> [PROBLEM DETAILS]
Which lines in the records below contain the word "target"? Return each of them.

> [SUPPLIED RECORDS]
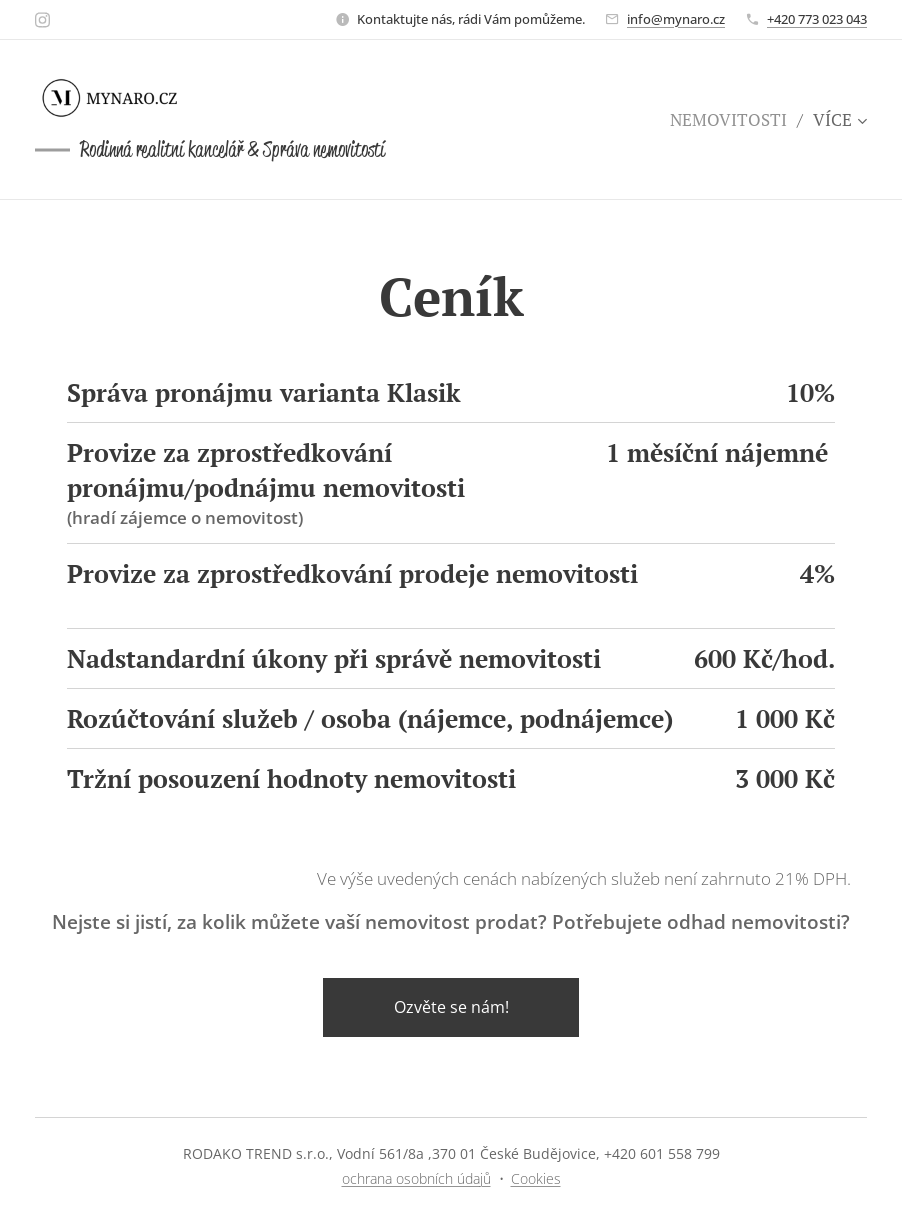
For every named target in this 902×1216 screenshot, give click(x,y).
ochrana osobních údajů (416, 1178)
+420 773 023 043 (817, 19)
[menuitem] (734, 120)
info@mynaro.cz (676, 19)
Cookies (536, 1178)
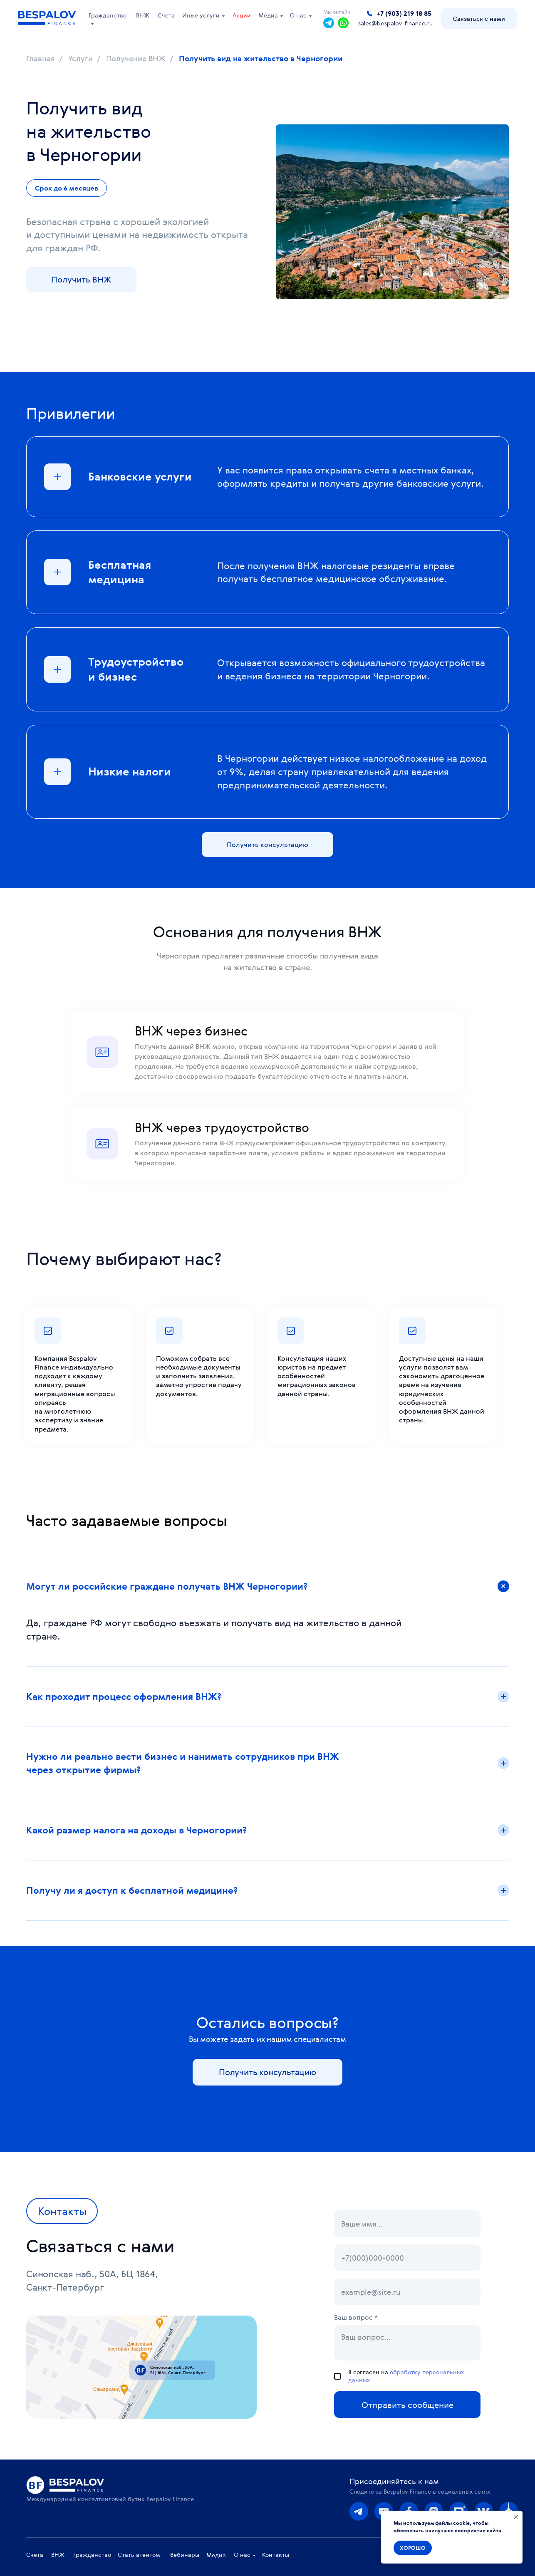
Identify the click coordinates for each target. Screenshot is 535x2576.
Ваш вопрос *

--

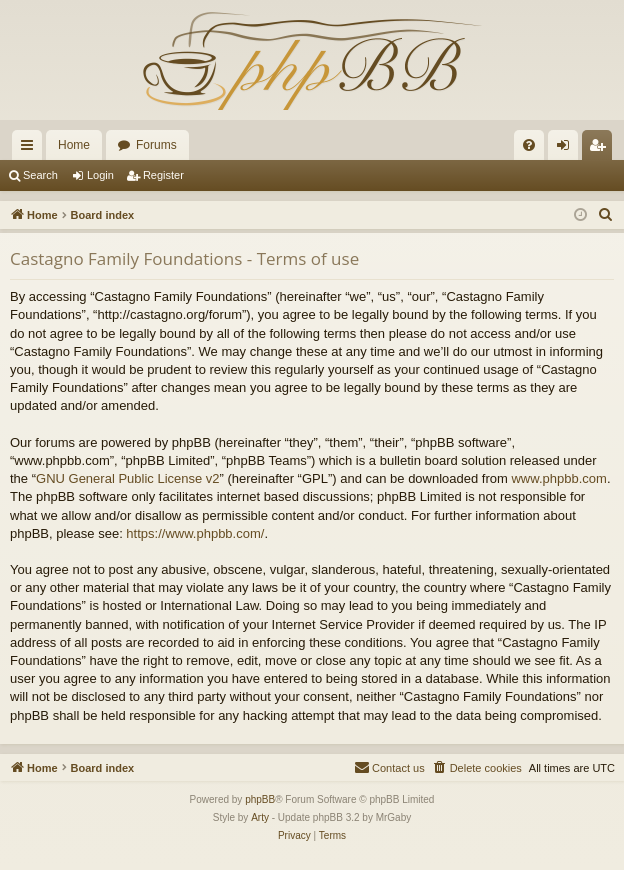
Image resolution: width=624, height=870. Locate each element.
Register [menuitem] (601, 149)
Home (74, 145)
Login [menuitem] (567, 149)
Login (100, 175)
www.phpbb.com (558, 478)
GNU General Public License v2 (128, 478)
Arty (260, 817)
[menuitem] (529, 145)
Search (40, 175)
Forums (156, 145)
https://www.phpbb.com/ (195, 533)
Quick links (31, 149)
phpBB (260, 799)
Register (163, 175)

> [RESULT BELOW]
For every named target in this 902×1216 screenshot, give click(x,y).
Identify the click coordinates for each target. Screenshot is 535x2576.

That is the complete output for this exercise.